[Fedora-directory-users] support for non-localy stored passwords?

Wed Jun 29 02:35:29 UTC 2005

Rich Megginson wrote:
> David Boreham wrote:
> 
>> alex at milivojevic.org wrote:
>>
>>> I don't have Fedora Directory Server installed (yet).  However, 
>>> there's one
>>> feature from OpenLDAP that is must-have before even attempting to 
>>> play with
>>> FDS.
>>>
>>> In OpenLDAP, if I use string like "{SASL}username at REALM" as a value for
>>> userPassword attribute, and have "pwcheck_method: saslauthd" in
>>> /usr/lib/sasl2/slapd.conf, then OpenLDAP will use saslauthd to 
>>> authenticate the
>>> user (passing it "username at REALM" and whatever password user 
>>> supplied).  I've
>>> read that FDS supports SASL, but does it support this feautre too?
>>>  
>>>
>> Nope.
>>
>> Is this a currently supported OpenLDAP feature ?
>> I ask because I vaguely remember some feature like
>> this being dropped on the basis that it was a stop-gap
>> until real SASL support was implemented. But I may
>> well be thinking of some similar but different feature.
>>
>> FDS does support SASL but I think you'd need to
>> do some extra work to get it to work with the saslauthd
>> plugin. GSSAPI and EXTERNAL are the only two
>> 'officially' supported SASL mechanisms.
> 
> 
> What problem are you trying to solve?  Are you trying to authenticate 
> apps that cannot use LDAP SASL and must use LDAP Simple BIND, and use 
> your Kerberos password?  Fedora DS has a pam_passthru plugin that might 
> help you with that.  You can tell FDS to use PAM to authenticate the 
> user, and you can configure PAM to authenticate against Kerberos.
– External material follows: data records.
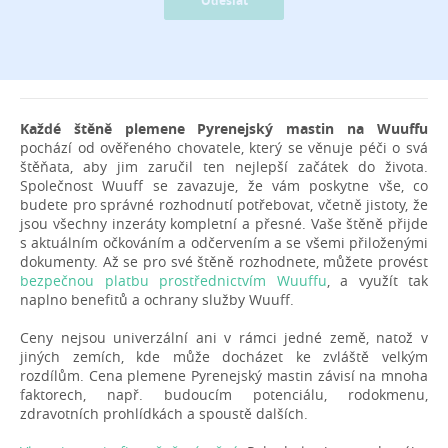
Odeslat
Každé štěně plemene Pyrenejský mastin na Wuuffu
pochází od ověřeného chovatele, který se věnuje péči o svá
štěňata, aby jim zaručil ten nejlepší začátek do života.
Společnost Wuuff se zavazuje, že vám poskytne vše, co
budete pro správné rozhodnutí potřebovat, včetně jistoty, že
jsou všechny inzeráty kompletní a přesné. Vaše štěně přijde
s aktuálním očkováním a odčervením a se všemi přiloženými
dokumenty. Až se pro své štěně rozhodnete, můžete provést
bezpečnou platbu prostřednictvím Wuuffu
, a využít tak
naplno benefitů a ochrany služby Wuuff.
Ceny nejsou univerzální ani v rámci jedné země, natož v
jiných zemích, kde může docházet ke zvláště velkým
rozdílům. Cena plemene Pyrenejský mastin závisí na mnoha
faktorech, např. budoucím potenciálu, rodokmenu,
zdravotních prohlídkách a spoustě dalších.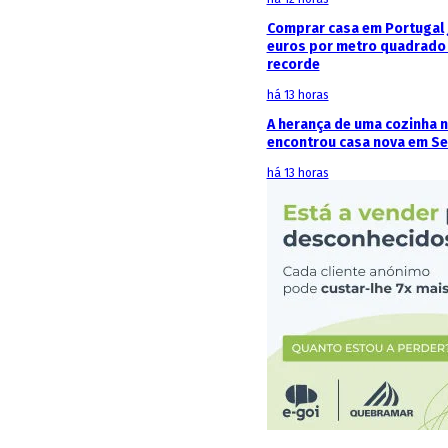
Comprar casa em Portugal j
euros por metro quadrado 
recorde
há 13 horas
A herança de uma cozinha 
encontrou casa nova em Se
há 13 horas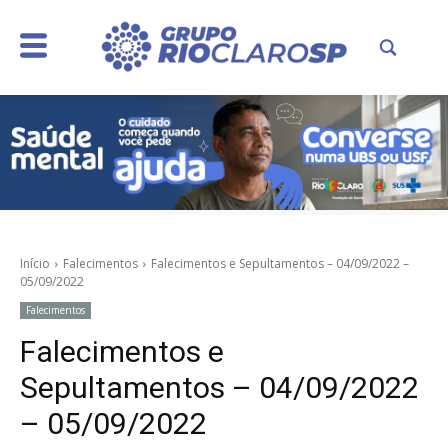
Início
Falecimentos
Falecimentos e Sepultamentos – 04/09/2022 –
05/09/2022
Falecimentos
Falecimentos e
Sepultamentos – 04/09/2022
– 05/09/2022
To answer David first.  Yes, that is an supported and documented 
feature, AFAIK.

Rich, I'm affraid answer to your question will be much longer ;-)

The problem I have is that I need to authenticate users against Active 
Directory.  There are multiple Active Directory domains for managing 
various user groups, each completely independently managed.  Windows 
uses Kerberos internally for user authentication (basically, every 
Active Directory domain is also a Kerberos domain).  Suprisingly for 
Microsoft, their Kerberos implementation is relatively standard 
conformant, and interoperates nicely with Unix Kerberos implementations.

What I currently have is something like this.  I have one "corporate" 
Kerberos domain.  Hosts and services running on my Unix servers are 
placed into that domain, as well as several users that don't have 
accounts in any of Active Directory domains.  Then, I have one-way trust 
relationship between "corporate" domain and Windows Active Directory 
servers ("corporate" side trusts Windows side to authenticate users).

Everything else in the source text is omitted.